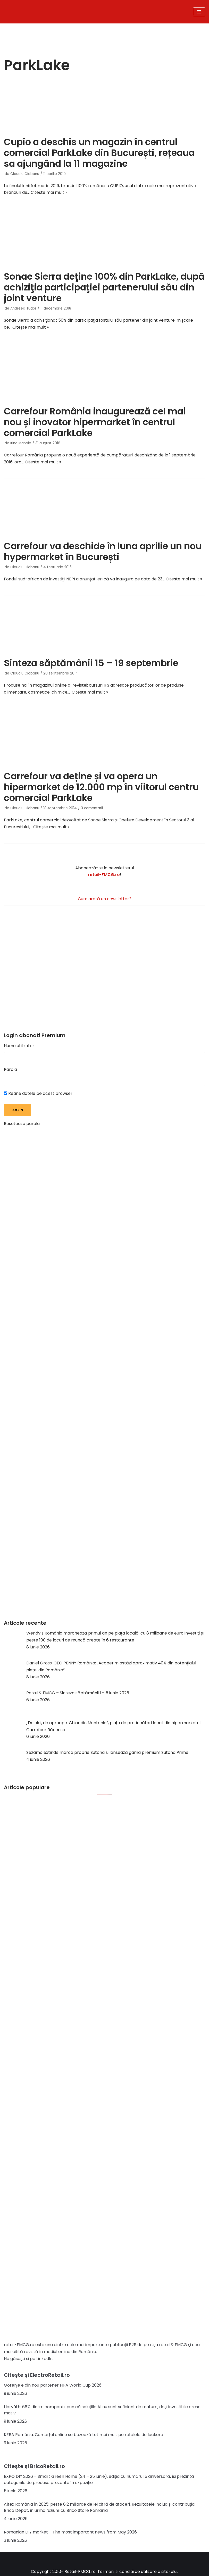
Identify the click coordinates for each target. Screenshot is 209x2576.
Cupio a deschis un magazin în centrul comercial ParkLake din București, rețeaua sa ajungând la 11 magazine (99, 153)
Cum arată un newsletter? (104, 899)
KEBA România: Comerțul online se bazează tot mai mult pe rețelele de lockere (83, 2435)
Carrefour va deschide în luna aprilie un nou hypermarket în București (103, 551)
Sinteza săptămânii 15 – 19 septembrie (91, 663)
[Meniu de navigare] (199, 11)
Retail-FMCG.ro (80, 2571)
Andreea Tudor (23, 308)
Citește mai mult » (49, 192)
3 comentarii (92, 808)
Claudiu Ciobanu (24, 173)
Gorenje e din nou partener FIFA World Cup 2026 (53, 2385)
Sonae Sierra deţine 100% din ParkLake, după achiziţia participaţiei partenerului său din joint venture (104, 287)
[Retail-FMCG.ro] (69, 12)
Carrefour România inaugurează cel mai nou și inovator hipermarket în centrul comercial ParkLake (95, 422)
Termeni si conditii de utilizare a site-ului (137, 2571)
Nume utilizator (19, 1046)
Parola (10, 1069)
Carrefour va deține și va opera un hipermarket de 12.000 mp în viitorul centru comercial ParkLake (101, 787)
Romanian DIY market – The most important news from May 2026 (70, 2532)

> _HOW TO COMPLETE THIS TASK_:
In the records above, how many lines contain the string "Carrefour"? Only that number should be written.

> _ANSWER TO THE PROBLEM_:
3